When trying to figure out how long the shortage and the price increases would last, I reached out to a few storage vendors to get their take on Chia and the impact it was having.
Larry O’Connor CEO at Other World Computing (OWC) took a few minutes to reply about how he and his company views Chia and the impact it’s had on not only OWC but the storage industry as a whole. O’Connor confirmed what I already knew: “The impact on hard drive supply and cost has been substantial.”
At the time when we spoke in mid-May, Chia’s network space was 6EiB — that’s Exbibytes — but as of July 8, it’s hovering at 30EiB.

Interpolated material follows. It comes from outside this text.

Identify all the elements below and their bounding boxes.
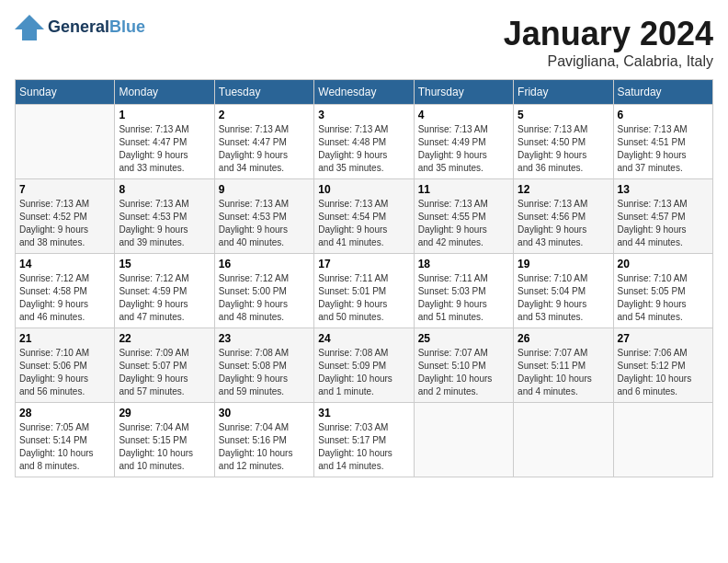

The start of the Chia network growth came at almost the same time as Amazon’s $300-million purchase of high-capacity drives, according to O’Connor. A purchase that was going to “impede supply for 10 weeks to 14 weeks.”
Another aspect of Chia is that it wears out consumer-grade SSDs during the plot creation process, with each standard K32 plot writing up to 1.8TB of data to an SSD. Because of this, OWC and other SSD vendors have had to change their warranty and refund policies to prevent someone from buying a new SSD, burning through it from plotting Chia, and then requesting a warranty exchange to replace it, according to O’Connor.

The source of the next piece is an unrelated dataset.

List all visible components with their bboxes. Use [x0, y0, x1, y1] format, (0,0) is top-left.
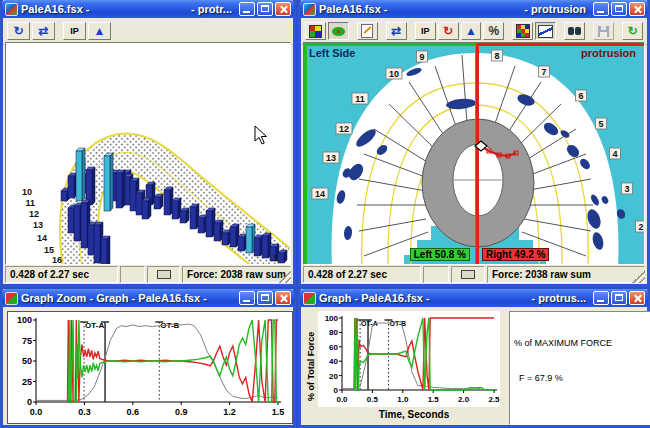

As for the return to normal, O’Connor told me OWC was hoping that hard drive pricing and supply would stabilize after the summer, but even that was a hopeful guess.
Since our email exchange, I’ve been testing one of OWC’s 4 bay ThunderBay storage enclosure with 24TB of total storage as well as a Mercury Elite Pro Quad four-bay storage enclosure with a total of 16TB of storage while farming Chia.

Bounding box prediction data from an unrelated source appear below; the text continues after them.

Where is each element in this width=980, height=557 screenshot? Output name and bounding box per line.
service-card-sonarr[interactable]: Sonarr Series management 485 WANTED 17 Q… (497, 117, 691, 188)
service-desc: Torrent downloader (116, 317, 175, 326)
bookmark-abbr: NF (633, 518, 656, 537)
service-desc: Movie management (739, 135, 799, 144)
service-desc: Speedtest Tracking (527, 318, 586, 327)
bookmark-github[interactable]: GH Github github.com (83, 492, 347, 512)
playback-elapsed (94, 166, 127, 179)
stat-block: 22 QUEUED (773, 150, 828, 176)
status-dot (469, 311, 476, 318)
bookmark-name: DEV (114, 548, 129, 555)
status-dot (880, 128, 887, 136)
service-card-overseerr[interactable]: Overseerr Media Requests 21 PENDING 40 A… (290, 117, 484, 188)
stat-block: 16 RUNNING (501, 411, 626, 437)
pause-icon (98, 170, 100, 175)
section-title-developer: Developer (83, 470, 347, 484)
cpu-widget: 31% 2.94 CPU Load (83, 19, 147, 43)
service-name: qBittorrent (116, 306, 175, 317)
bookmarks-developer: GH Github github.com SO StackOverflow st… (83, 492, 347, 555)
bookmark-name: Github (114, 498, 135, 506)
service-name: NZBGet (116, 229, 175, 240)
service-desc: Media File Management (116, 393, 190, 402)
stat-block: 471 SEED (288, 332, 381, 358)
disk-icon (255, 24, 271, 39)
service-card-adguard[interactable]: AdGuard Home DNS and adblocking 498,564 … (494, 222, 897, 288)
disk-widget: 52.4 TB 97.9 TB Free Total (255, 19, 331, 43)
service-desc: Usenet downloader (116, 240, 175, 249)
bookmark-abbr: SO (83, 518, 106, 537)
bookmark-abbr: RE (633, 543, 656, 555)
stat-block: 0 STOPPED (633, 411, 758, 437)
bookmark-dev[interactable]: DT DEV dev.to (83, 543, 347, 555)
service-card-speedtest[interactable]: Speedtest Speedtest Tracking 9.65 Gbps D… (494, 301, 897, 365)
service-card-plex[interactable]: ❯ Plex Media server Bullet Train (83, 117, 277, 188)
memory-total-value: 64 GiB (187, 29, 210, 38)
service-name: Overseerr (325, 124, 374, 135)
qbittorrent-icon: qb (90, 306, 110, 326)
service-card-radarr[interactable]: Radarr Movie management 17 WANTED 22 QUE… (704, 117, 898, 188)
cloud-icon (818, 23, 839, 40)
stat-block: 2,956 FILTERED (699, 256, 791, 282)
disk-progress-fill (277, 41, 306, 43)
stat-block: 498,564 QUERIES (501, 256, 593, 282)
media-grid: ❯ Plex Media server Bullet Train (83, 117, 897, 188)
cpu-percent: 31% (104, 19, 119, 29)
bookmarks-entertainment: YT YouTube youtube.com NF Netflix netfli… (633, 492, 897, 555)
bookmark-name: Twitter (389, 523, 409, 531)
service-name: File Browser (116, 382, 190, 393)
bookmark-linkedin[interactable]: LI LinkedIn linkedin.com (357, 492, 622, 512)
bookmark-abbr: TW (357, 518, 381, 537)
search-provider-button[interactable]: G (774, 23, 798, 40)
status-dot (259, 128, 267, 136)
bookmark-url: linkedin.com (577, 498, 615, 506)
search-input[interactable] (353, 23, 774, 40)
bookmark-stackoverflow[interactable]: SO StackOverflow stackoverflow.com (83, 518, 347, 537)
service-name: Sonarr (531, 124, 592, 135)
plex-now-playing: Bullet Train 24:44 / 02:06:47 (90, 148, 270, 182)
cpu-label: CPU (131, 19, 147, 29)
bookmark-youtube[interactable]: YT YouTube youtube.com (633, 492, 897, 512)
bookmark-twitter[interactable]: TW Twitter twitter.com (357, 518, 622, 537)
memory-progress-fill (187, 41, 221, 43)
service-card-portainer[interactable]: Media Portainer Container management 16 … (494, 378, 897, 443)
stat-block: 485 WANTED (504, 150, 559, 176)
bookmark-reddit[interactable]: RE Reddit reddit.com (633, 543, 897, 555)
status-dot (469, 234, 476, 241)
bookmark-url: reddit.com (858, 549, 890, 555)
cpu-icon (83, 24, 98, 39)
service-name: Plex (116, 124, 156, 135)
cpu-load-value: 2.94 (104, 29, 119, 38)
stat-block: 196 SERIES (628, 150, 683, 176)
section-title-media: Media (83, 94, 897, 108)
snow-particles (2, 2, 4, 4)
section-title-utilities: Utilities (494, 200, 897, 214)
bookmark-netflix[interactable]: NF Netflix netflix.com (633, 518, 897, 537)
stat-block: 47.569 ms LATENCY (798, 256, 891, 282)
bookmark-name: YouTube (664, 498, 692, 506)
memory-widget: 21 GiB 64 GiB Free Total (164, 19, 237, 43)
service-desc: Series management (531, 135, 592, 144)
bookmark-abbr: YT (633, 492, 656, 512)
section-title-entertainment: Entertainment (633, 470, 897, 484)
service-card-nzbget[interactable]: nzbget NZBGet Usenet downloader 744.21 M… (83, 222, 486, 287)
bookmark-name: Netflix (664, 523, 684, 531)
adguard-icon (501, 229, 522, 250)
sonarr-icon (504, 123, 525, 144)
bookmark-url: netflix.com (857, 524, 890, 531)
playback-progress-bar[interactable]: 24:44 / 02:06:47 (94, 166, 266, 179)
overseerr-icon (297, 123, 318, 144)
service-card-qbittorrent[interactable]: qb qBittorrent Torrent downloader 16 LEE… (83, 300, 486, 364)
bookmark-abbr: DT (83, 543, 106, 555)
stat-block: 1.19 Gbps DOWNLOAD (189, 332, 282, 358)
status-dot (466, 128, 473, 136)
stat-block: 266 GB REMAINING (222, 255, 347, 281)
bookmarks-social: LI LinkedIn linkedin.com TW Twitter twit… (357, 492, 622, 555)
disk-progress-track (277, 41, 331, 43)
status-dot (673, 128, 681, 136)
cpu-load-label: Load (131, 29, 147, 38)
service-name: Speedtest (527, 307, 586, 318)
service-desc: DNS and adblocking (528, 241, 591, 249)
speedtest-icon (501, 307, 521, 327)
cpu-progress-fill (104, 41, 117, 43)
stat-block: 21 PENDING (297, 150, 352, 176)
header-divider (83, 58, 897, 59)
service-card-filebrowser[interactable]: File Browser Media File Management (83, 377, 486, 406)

Actually, I’ve been using the ThunderBay enclosure in a multipurpose fashion. Using the included license for SoftRaid, I’ve set up the enclosure in a RAID0 configuration and allocated 21TB for Chia farming, 1.5TB for extra storage, and another 1.5TB for TimeMachine backups on my MacBook Pro.
The ThunderBay has a Thunderbolt 2 connection, so you’ll either need to buy a Thunderbolt 2 to Thunderbolt 3 USB-C adapter ($49 on Amazon) or have a PC with a Thunderbolt 2 port.
The Mercury Elite Pro enclosure uses a standard USB-C connection, so as long as your computer has a USB-C port, you’re set.
Both enclosures and the included drives have been reliable and fast for my really small Chia farm. Response times to blockchain challenges are almost always under one second, even though one of the enclosures is set up as a remote harvester in a completely different room in my home.
At first, I thought the constant fan noise from the enclosure in my office would be too loud and distracting, but after a couple of days, I hardly notice it anymore.
I will say that I wish the Mercury Elite Pro supported daisy-chaining as the ThunderBay enclosure does.
OWC continues to have a supply of ThunderBay 4 enclosures, either on their own or with drives already installed. You can get setups of the ThunderBay 4 with a SoftRaid license for managing your storage starting at $669 for 4TB of storage, all the way up to 72TB for $3,179.
The Mercury Elite Pro Quad starts at $199 for just the enclosure, or you can go as high as 72TB for $2,899.
I’m not entirely sure what the future holds for Chia, which, coincidentally, launched its official pooling protocol on Thursday, but it’s been a fun experience — and one that, even if it fails, leaves me with plenty of storage for backing up photos, videos, or maybe starting a Plex service.